# Demo API data load

This code imports several Python libraries and also sets the maximum number of columns to display in a Pandas DataFrame to None, which allows all columns to be displayed without truncation.

In [None]:
import os
import json
import requests
import pandas as pd
pd.set_option('display.max_columns', None)

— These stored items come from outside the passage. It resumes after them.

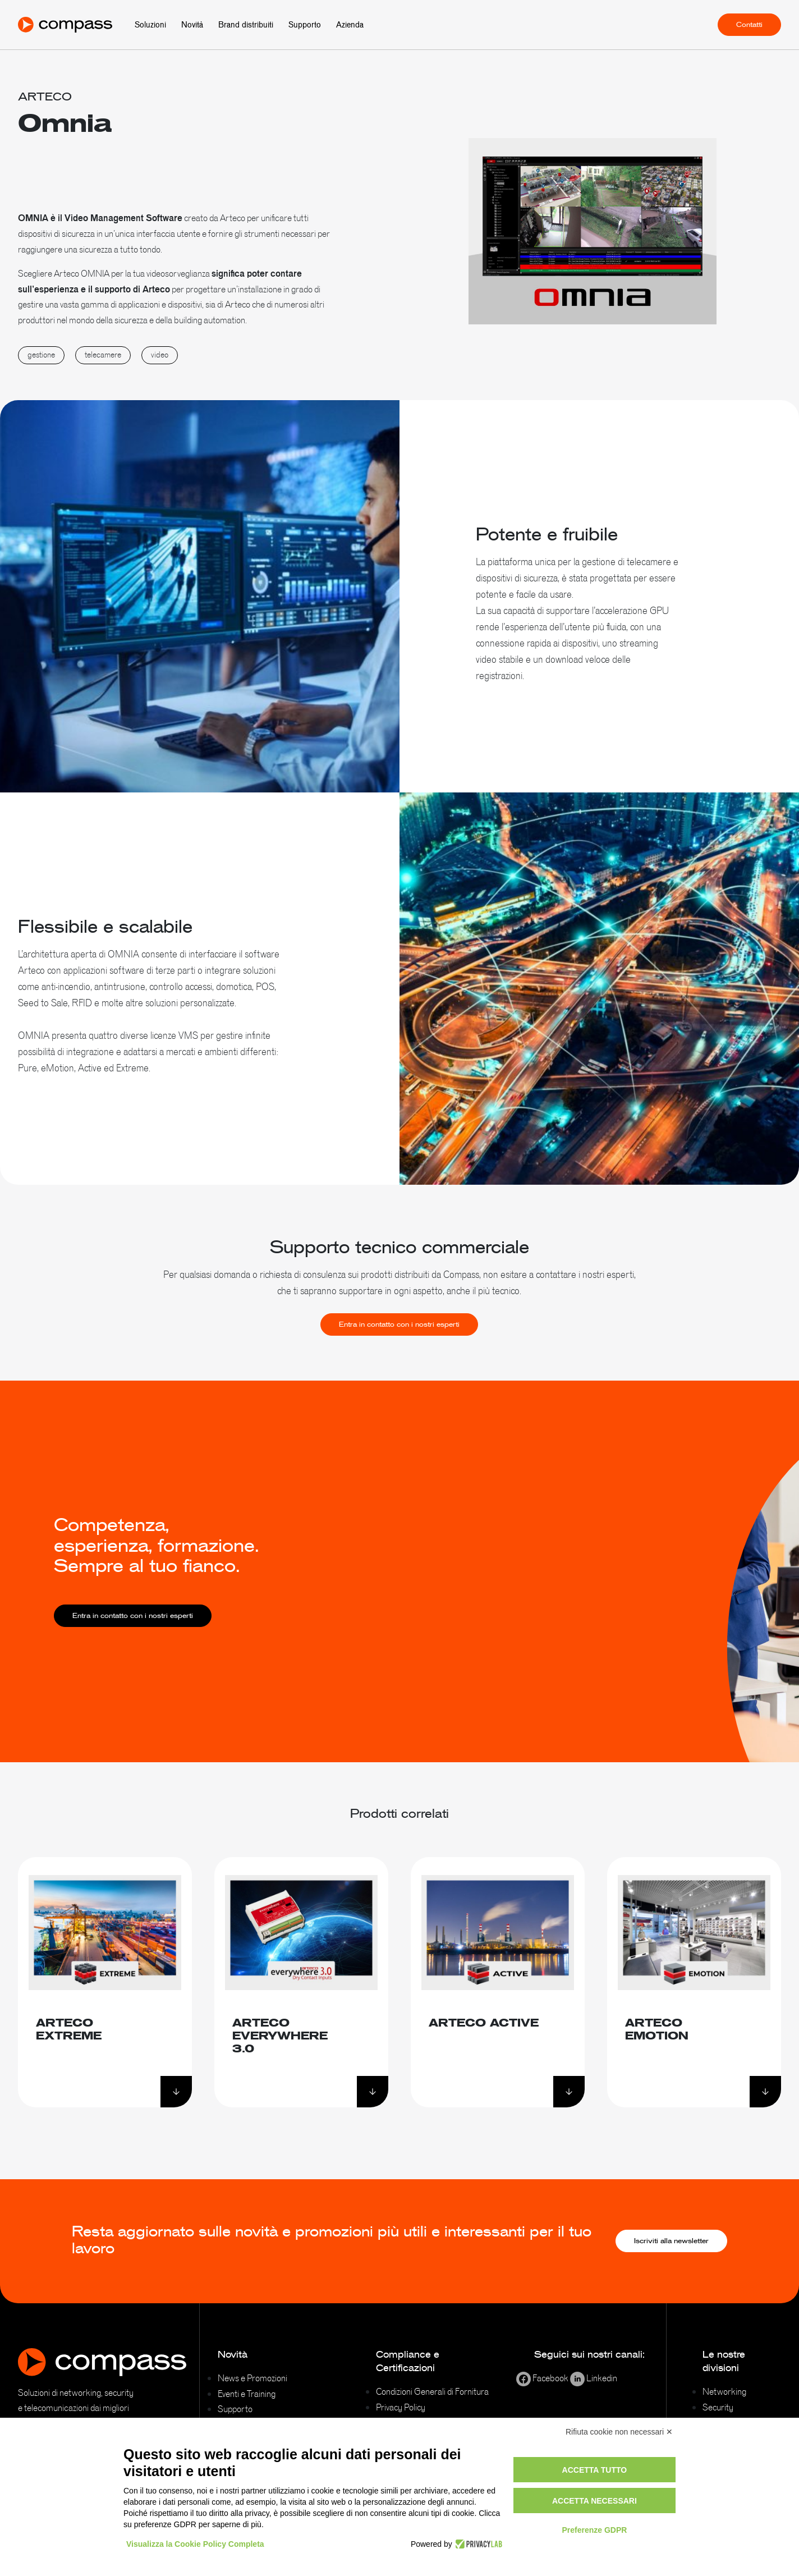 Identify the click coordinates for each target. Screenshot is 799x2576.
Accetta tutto (594, 2469)
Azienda (350, 24)
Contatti (749, 24)
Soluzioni (150, 24)
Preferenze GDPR (594, 2529)
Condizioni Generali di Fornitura (432, 2391)
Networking (724, 2391)
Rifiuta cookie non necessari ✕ (619, 2431)
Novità (192, 24)
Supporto (304, 24)
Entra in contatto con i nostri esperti (399, 1380)
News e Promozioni (252, 2378)
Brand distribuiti (245, 24)
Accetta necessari (594, 2500)
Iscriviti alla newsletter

## 1. Authorization with token

In this section code  opens a JSON file and loads its contents into a Python dictionary.


In [None]:
def access_data(file_path):
    with open(file_path) as file:
        access_data = json.load(file)
    return access_data

creds = access_data(file_path='token.json')
print(creds.keys())

In [None]:
header = {
    'Authorization': f'OAuth {creds["oauth_token"]}'
}

## 2. Download loop

This section of the code sets up the necessary parameters and credentials for accessing the AppMetrica API and then iterates through a range of dates to download data into CSV files.

In [None]:
app_id = '****'
api_point = 'events'
fields = [
    'event_datetime',
    'event_json',
    'event_name',
    'event_receive_datetime',
    'event_receive_timestamp',
    'event_timestamp',
    'session_id',
    'installation_id',
    'appmetrica_device_id',
    'city',
    'connection_type',
    'country_iso_code',
    'device_ipv6',
    'device_locale',
    'device_manufacturer',
    'device_model',
    'device_type',
    'google_aid',
    'ios_ifa',
    'ios_ifv',
    'mcc',
    'mnc',
    'operator_name',
    'original_device_model',
    'os_name',
    'os_version',
    'profile_id',
    'windows_aid',
    'app_build_number',
    'app_package_name',
    'app_version_name',
    'application_id'
]

In [None]:
from datetime import date, timedelta
import time

def daterange(start_date, end_date):
    for n in range(int((end_date - start_date).days)):
        yield start_date + timedelta(n)

start_date = date(2024, 5, 26)
end_date = date(2024, 6, 2)

In [None]:
save_path = f'data/{api_point}'
os.makedirs(save_path, exist_ok=True)
DELAY = 102

for day in daterange(start_date, end_date):
    sday = day.strftime('%Y-%m-%d')
    print('start loading day', sday, end=' ')
    url = ''.join([
        f'https://api.appmetrica.yandex.ru/logs/v1/export/events.csv?',
        f'application_id={app_id}',
        f'&date_since={sday}',
        f'&date_until={sday}',
        f'&fields={",".join(fields)}'
    ])
    status_code = None
    while status_code != 200:
        r = requests.get(url, headers=header)
        status_code = r.status_code
        if status_code != 200:
            print('status code', status_code, 'waiting...', end=' ')
            time.sleep(DELAY)
    file_name = f'{save_path}/data_{sday}.csv'
    with open(file_name, 'w', encoding='utf-8') as file:
        file.write(r.text.encode('l1').decode())
    print('data saved to file', file_name)

## 3. Test loaded data

In this section code identifies the directory where the downloaded CSV files are stored. Reads the data from the most recent CSV file into a Pandas DataFrame. Prints the shape of the DataFrame (number of rows and columns). Displays the first few rows of the DataFrame. And then prints information about the DataFrame, including data types and missing values.

In [None]:
api_point = 'events'
save_path = f'data/{api_point}'
all_files = os.listdir(save_path)

In [None]:
df = pd.read_csv(f'{save_path}/{all_files[-1]}')
print(df.shape)
display(df.head())

In [None]:
df.info()